4. Inject Weights & Serve the Graph

Once the CSV is generated, run osrm-customize to patch the partitioned graph. This step reads the MLD partition files and updates the edge cost matrix without requiring a full re-extraction.

osrm-customize region-latest.osrm --traffic traffic.csv

After customization, the .osrm files contain your traffic weights. Start the routing daemon to serve requests:

osrm-routed --algorithm=MLD region-latest.osrm

If you are containerizing this workflow, ensure your docker-compose.yml mounts the .osrm directory as a persistent volume and passes the --algorithm=MLD flag. For a complete reference on container orchestration, volume mapping, and health checks, see Deploying OSRM with Docker for Local Routing.

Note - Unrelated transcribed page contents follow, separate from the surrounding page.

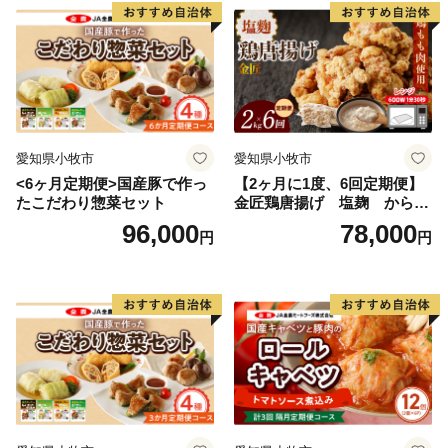
愛知県小牧市
愛知県小牧市
<6ヶ月定期便>国産豚で作っ
【2ヶ月に1度、6回定期便】
たこだわり惣菜セット
金匠鶏唐揚げ 塩麹 からあ
げ
96,000
78,000
円
円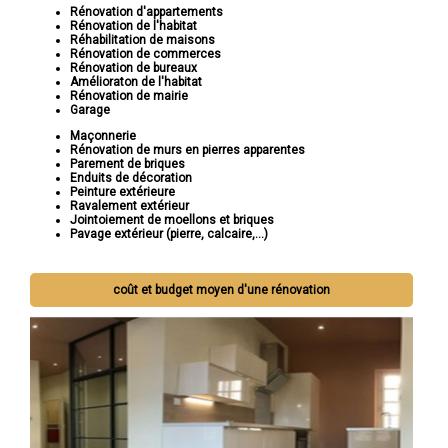
Rénovation d'appartements
Rénovation de l'habitat
Réhabilitation de maisons
Rénovation de commerces
Rénovation de bureaux
Amélioraton de l'habitat
Rénovation de mairie
Garage
Maçonnerie
Rénovation de murs en pierres apparentes
Parement de briques
Enduits de décoration
Peinture extérieure
Ravalement extérieur
Jointoiement de moellons et briques
Pavage extérieur (pierre, calcaire,...)
coût et budget moyen d'une rénovation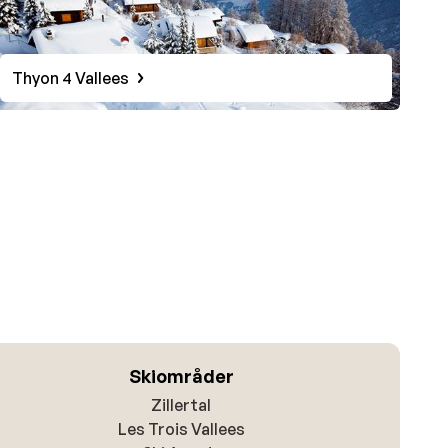
Thyon 4 Vallees
Skiområder
Zillertal
Les Trois Vallees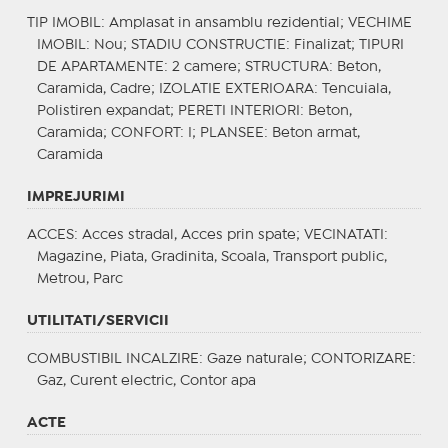
TIP IMOBIL
: Amplasat in ansamblu rezidential;
VECHIME
IMOBIL
: Nou;
STADIU CONSTRUCTIE
: Finalizat;
TIPURI
DE APARTAMENTE
: 2 camere;
STRUCTURA
: Beton,
Caramida, Cadre;
IZOLATIE EXTERIOARA
: Tencuiala,
Polistiren expandat;
PERETI INTERIORI
: Beton,
Caramida;
CONFORT
: I;
PLANSEE
: Beton armat,
Caramida
IMPREJURIMI
ACCES
: Acces stradal, Acces prin spate;
VECINATATI
:
Magazine, Piata, Gradinita, Scoala, Transport public,
Metrou, Parc
UTILITATI/SERVICII
COMBUSTIBIL INCALZIRE
: Gaze naturale;
CONTORIZARE
:
Gaz, Curent electric, Contor apa
ACTE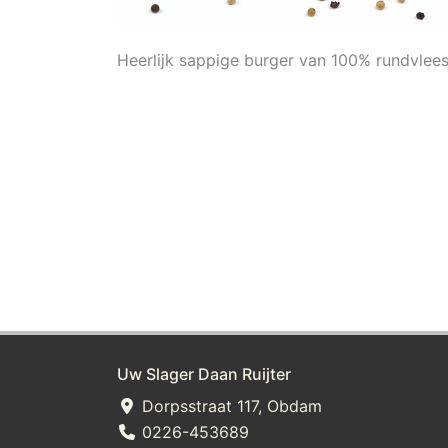
Heerlijk sappige burger van 100% rundvlees
Uw Slager Daan Ruijter
Dorpsstraat 117, Obdam
0226-453689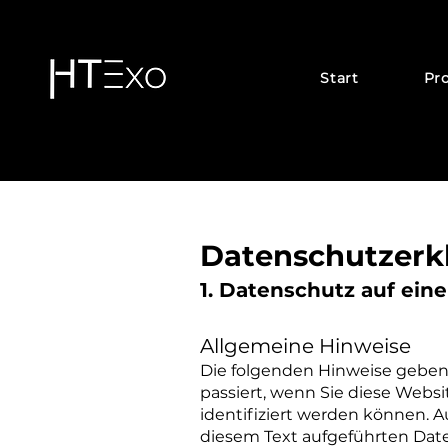
Start
Pr
Datenschutzerk
1. Datenschutz auf eine
Allgemeine Hinweise
Die folgenden Hinweise geben
passiert, wenn Sie diese Webs
identifiziert werden können.
diesem Text aufgeführten Dat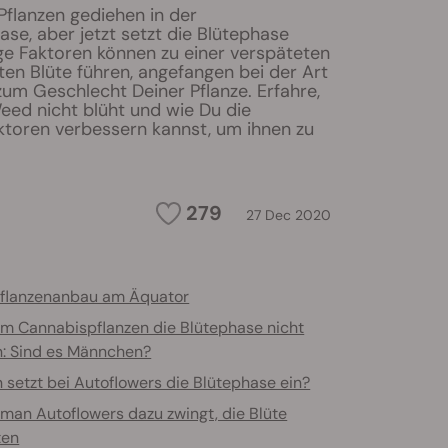
Pflanzen gediehen in der
e, aber jetzt setzt die Blütephase
ige Faktoren können zu einer verspäteten
en Blüte führen, angefangen bei der Art
zum Geschlecht Deiner Pflanze. Erfahre,
ed nicht blüht und wie Du die
oren verbessern kannst, um ihnen zu
279
27 Dec 2020
Pflanzenanbau am Äquator
m Cannabispflanzen die Blütephase nicht
en: Sind es Männchen?
 setzt bei Autoflowers die Blütephase ein?
man Autoflowers dazu zwingt, die Blüte
ten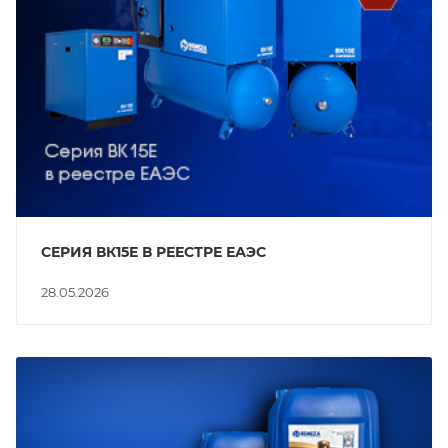
СЕРИЯ ВК15Е В РЕЕСТРЕ ЕАЭС
28.05.2026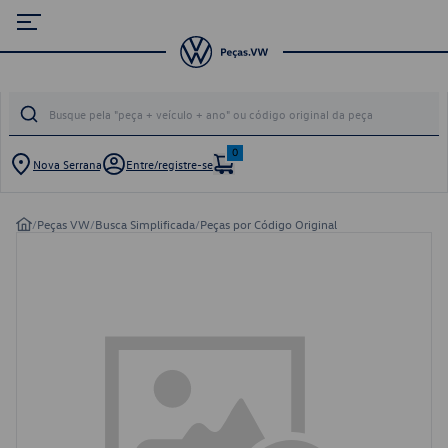
0
Nova Serrana
Entre/registre-se
/
Peças VW
/
Busca Simplificada
/
Peças por Código Original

Validation & Troubleshooting

Symptom Root Cause Fix
osrm-customize exits with 0 but routes ignore traffic CSV missing header or using seconds instead of deciseconds Verify header row matches edge_id,weight,duration,speed and multiply time values by 10
High 404 or NoRoute responses Edge IDs out of range or mismatched partition files Re-run osrm-partition and osrm-customize on the exact same .osrm dataset
Slow query performance after customization Overly restrictive fallback speeds or missing edges Increase fallback_speed_kmh and verify .osrm.edges covers the full bounding box

Always validate your output against ground-truth travel times. Use the /table/v1/driving endpoint to generate a sample distance matrix and compare it against historical GPS logs or commercial routing APIs. For programmatic validation, leverage the pandas DataFrame.merge documentation to audit join cardinality and ensure no duplicate edge mappings inflate your cost matrix.